6. The method of any of claims 1-5, wherein the obtaining a first generation of a teacher model comprises:

generating and processing the image characteristics of the image sample by adopting the teacher model to obtain unconditional generation results;

generating the image characteristics and the text characteristics of the text sample by adopting the teacher model to obtain a condition generating result;

and weighting the unconditional generation result and the conditional generation result to obtain the first generation result.

7. The method of any of claims 1-5, wherein the obtaining a second generation of the student model comprises:

and generating the image characteristics of the image sample and the text characteristics of the text sample by adopting the student model so as to obtain the second generation result.

8. An image generation method, comprising:

acquiring input features, wherein the input features are used for generating images;

generating the input features by adopting an image generation model so as to generate output images corresponding to the input features;

Wherein the image generation model is trained using the method of any of claims 1-6.

9. The method of claim 8, wherein the input features comprise: image features of the noise image and text features of the prompt text; correspondingly, the output image is an image obtained after denoising the noise image.

10. A training apparatus for an image generation model, comprising:

the first acquisition module is used for acquiring a first generation result of the teacher model;

the second acquisition module is used for acquiring a second generation result of the student model; the student model generates a model for an image to be trained, a target parameter matrix of the student model is determined based on a first parameter matrix and a second parameter matrix, and the rank of the first parameter matrix and the rank of the second parameter matrix are smaller than the rank of the target parameter matrix;

the construction module is used for constructing a loss function based on the first generation result and the second generation result;

and the updating module is used for updating the first parameter matrix and the second parameter matrix based on the loss function and obtaining an updated target parameter matrix according to the updated first parameter matrix and the updated second parameter matrix.

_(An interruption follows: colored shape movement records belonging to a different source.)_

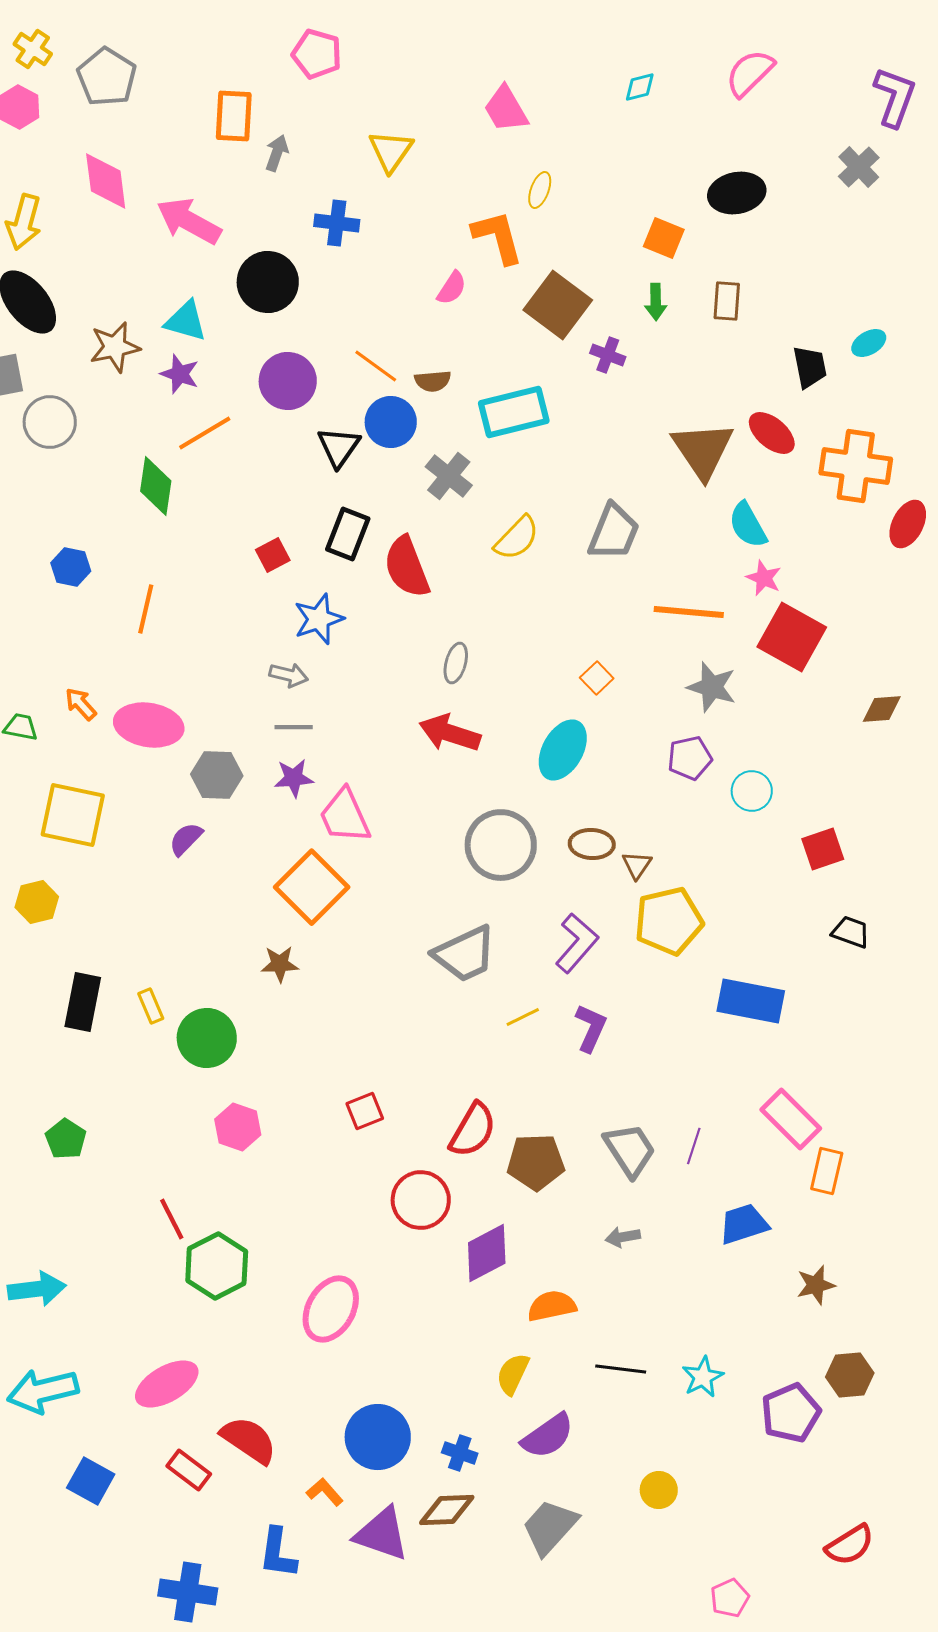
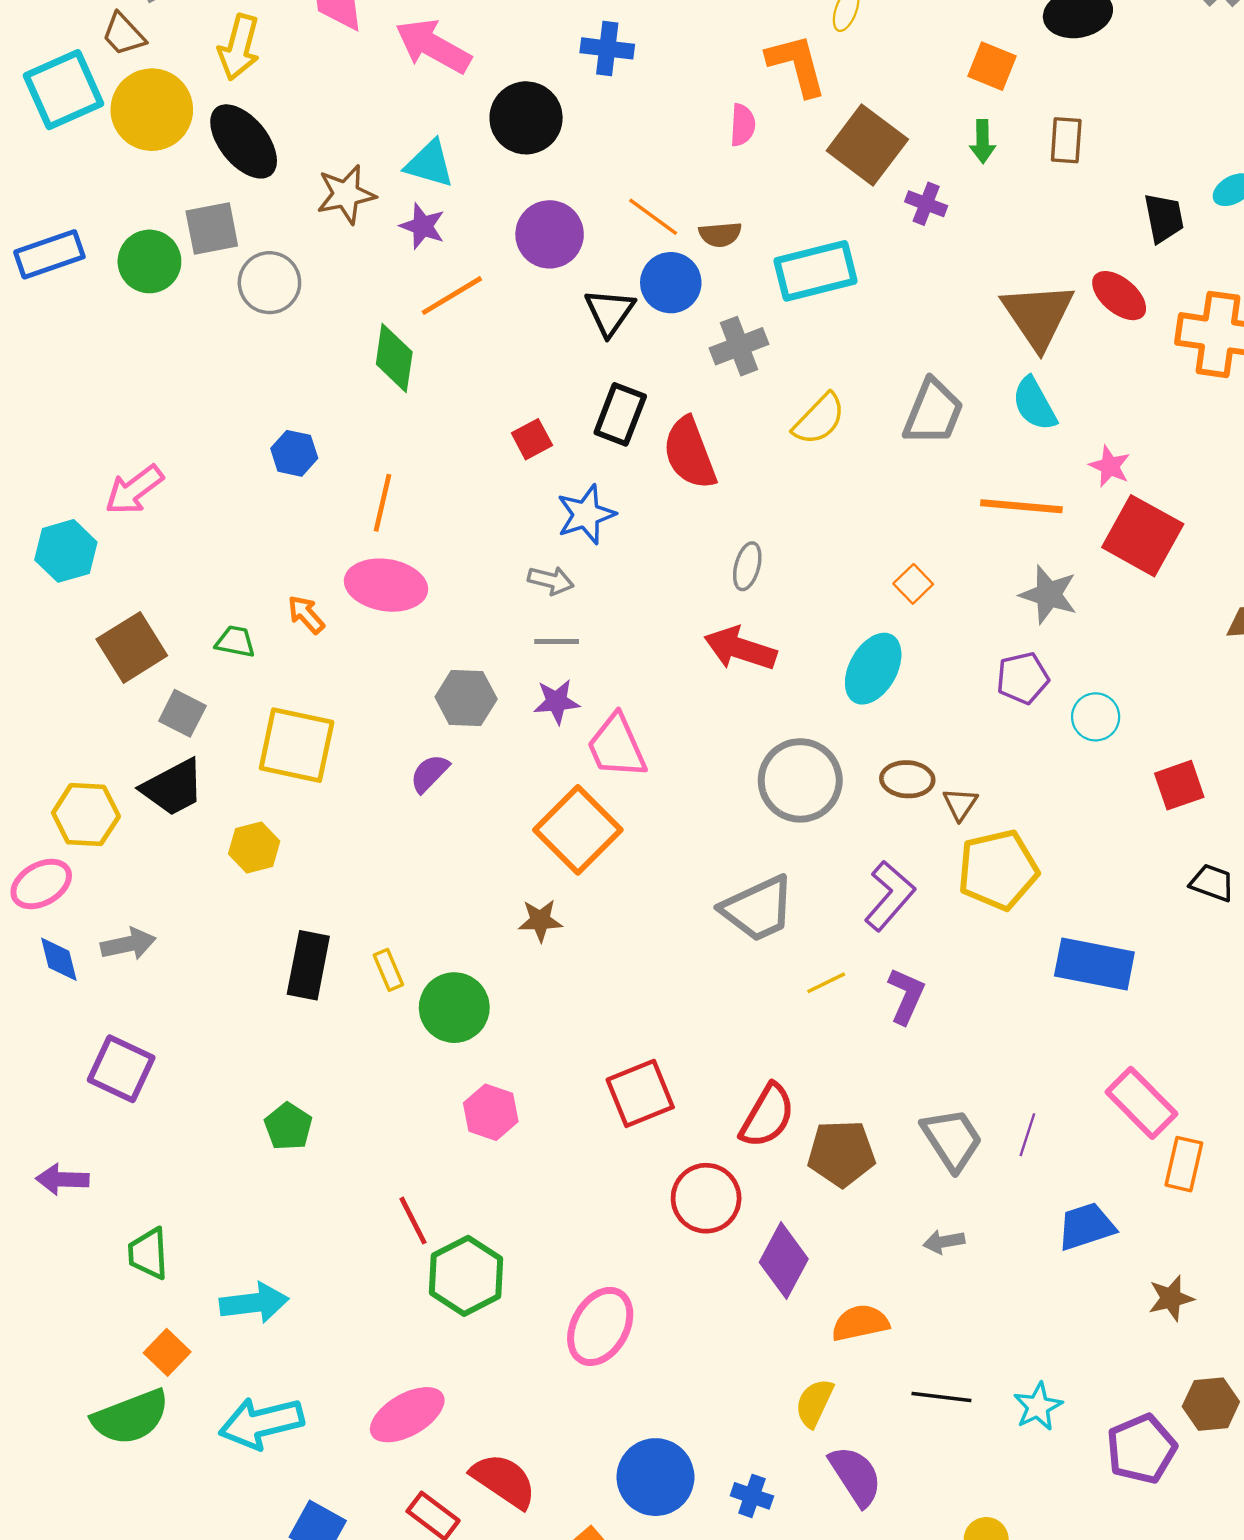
pink semicircle: (452, 288) -> (743, 125), turned -30
gray cross: (449, 476) -> (739, 346), turned 30
cyan semicircle: (748, 525) -> (1034, 404), moved
pink ellipse: (149, 725) -> (386, 585), moved
red square: (365, 1111) -> (640, 1093), size x1.5
purple diamond: (487, 1253) -> (784, 1261), turned -34
purple semicircle: (548, 1436) -> (856, 1476), turned -88

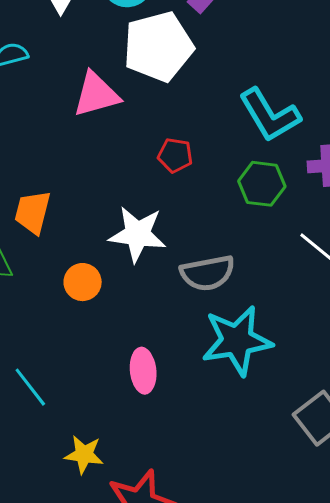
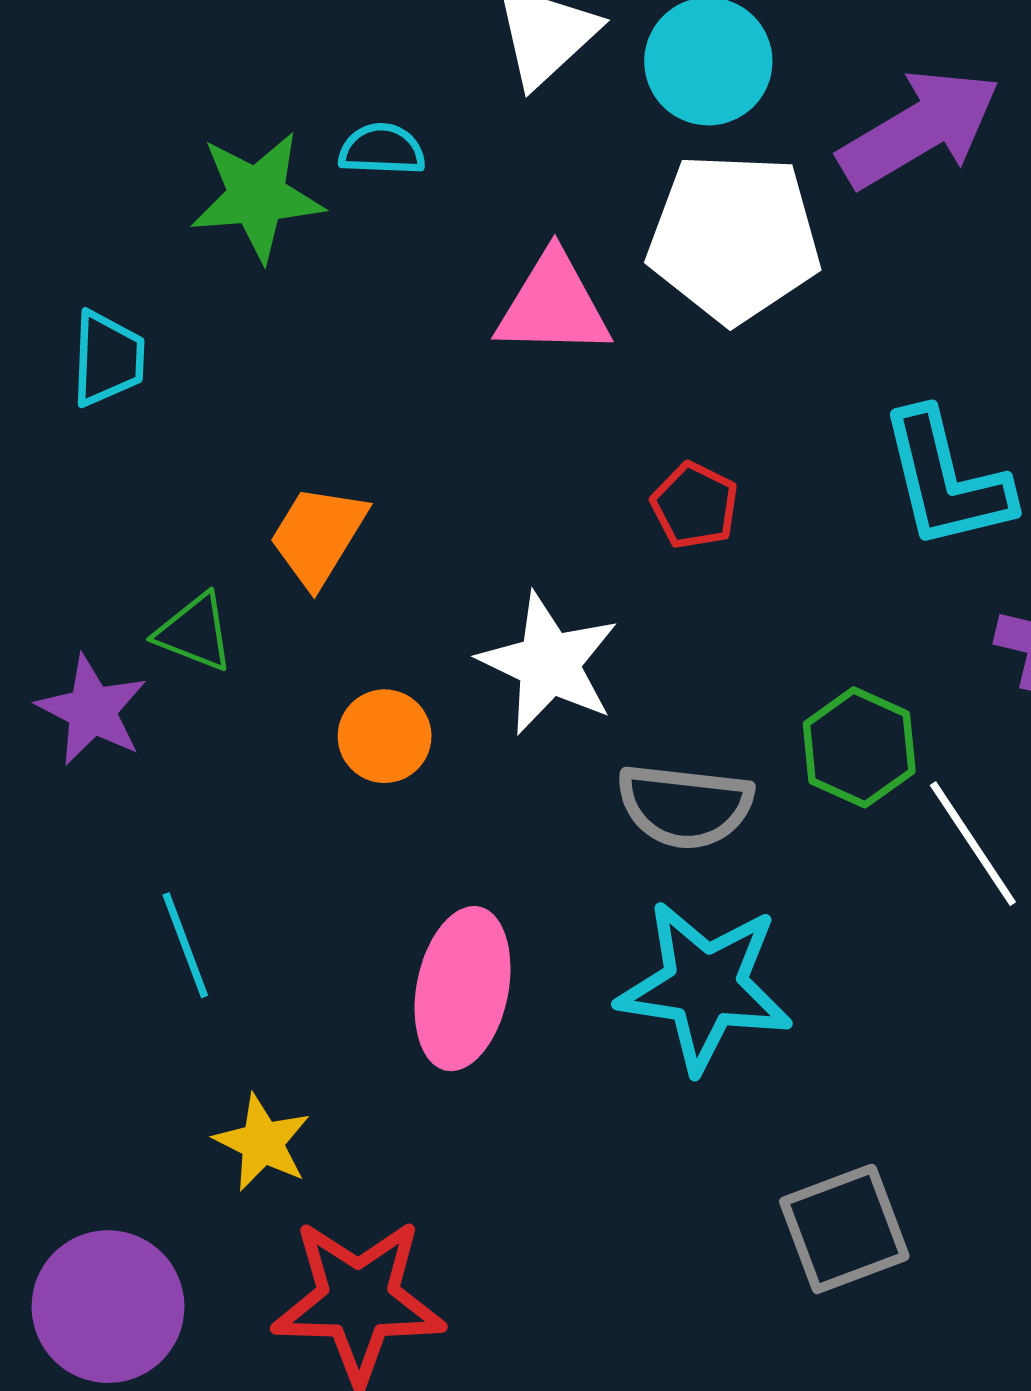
green hexagon: (262, 184) -> (859, 747), moved
pink ellipse: (143, 371) -> (463, 989), size x1.4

11. The apparatus of claim 10, wherein the update module is further to:

12. The apparatus of claim 10, wherein the update module is further to:

13. The apparatus of claim 10, wherein the student model comprises a plurality of network layers, the target parameter matrix being a parameter matrix of a portion of the plurality of network layers.

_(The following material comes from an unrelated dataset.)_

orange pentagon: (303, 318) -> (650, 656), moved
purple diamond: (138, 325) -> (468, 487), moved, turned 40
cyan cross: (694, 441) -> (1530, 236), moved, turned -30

14. The apparatus of claim 13, wherein the plurality of network layers comprises an attention network layer, the target parameter matrix being an attention weight matrix of the attention network layer.

15. The apparatus of any of claims 10-14, wherein the first acquisition module is further to:

16. The apparatus of any of claims 10-14, wherein the second acquisition module is further to:

17. An image generating apparatus comprising:

the acquisition module is used for acquiring input features, wherein the input features are used for generating images;

the generation module is used for generating and processing the input features by adopting an image generation model so as to generate output images corresponding to the input features;

18. The apparatus of claim 17, wherein the input features comprise: image features of the noise image and text features of the prompt text; correspondingly, the output image is an image obtained after denoising the noise image.

19. An electronic device, comprising:

at least one processor; and

a memory communicatively coupled to the at least one processor; wherein,

the memory stores instructions executable by the at least one processor to enable the at least one processor to perform the method of any one of claims 1-9.

20. A non-transitory computer readable storage medium storing computer instructions for causing the computer to perform the method of any one of claims 1-9.

21. A computer program product comprising a computer program which, when executed by a processor, implements the method according to any of claims 1-9.